2 cos2x sin x + sin x - 2 sin3x

Answer 5

sin 3x = sin (2x+x) = sin 2x cos x+ cos2x sinx
= 2sinx cos x cos x+ cos2x sinx
\[= 2sinx \cos ^2x+ (1-\sin^2x) sinx\]
\[= 2sos ^2x inx c+ sinx-\sin^2x sinx \]
\[= 2\cos ^2x sinx + sinx-\sin^3x \]

Answer 6

@llkramer

Answer 7

so I was right?

Answer 8

@llkramer how have you got 2 sin3x?

Answer 9

oh so I was wrong then its this one sin x cos2x - sin3x + cos3x I knew it was this one or the other one because the other choices the xs arnt correct right

Answer 10

or no it was the coeff that weren't right

Answer 11

@dpasingh

Answer 12

Ok let us solve it again.

Answer 13

sin 3x = sin (2x+x) = sin 2x cos x+ cos2x sinx
Let us know the reasons first.

Answer 14

since sin2x = 2 sinx cosx

and \[\cos2x = 1- 2\sin^2x\]
Now substituting these values, we find.

Answer 15

sin 3x = sin (2x+x) = sin 2x cos x+ cos2x sinx

\[= 2 sinx \times cosx \times \cos x+ (1-2\sin^2x) sinx\]

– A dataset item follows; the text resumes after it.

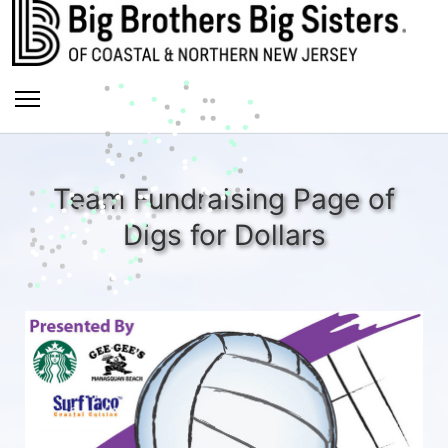
Team Fundraising Page of
Digs for Dollars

\[= 2 sinx \times \cos^2x + sinx-2\sin^2x \times sinx \]

\[= 2 sinx \times \cos^2x + sinx-2\sin^3x \]

\[= 2 \cos^2x sinx + sinx-2\sin^3x \]

Answer 16

I was littele bit wrong and thats why was not able to get the answer.

Answer 17

@llkramer

Answer 18

haha so I was write in the beginning xD?

Answer 19

@dpasingh

Answer 20

@llkramer

Answer 21

im here

Answer 22

so I was write in the begging?

Answer 23

i'm also here

Answer 24

so I was write

Answer 25

Yes, correct

Answer 26

?

Answer 27

sweet thank you

Answer 28

actually i used wrong formula in between

Answer 29

just submitted it and I got it right

Answer 30

Congrats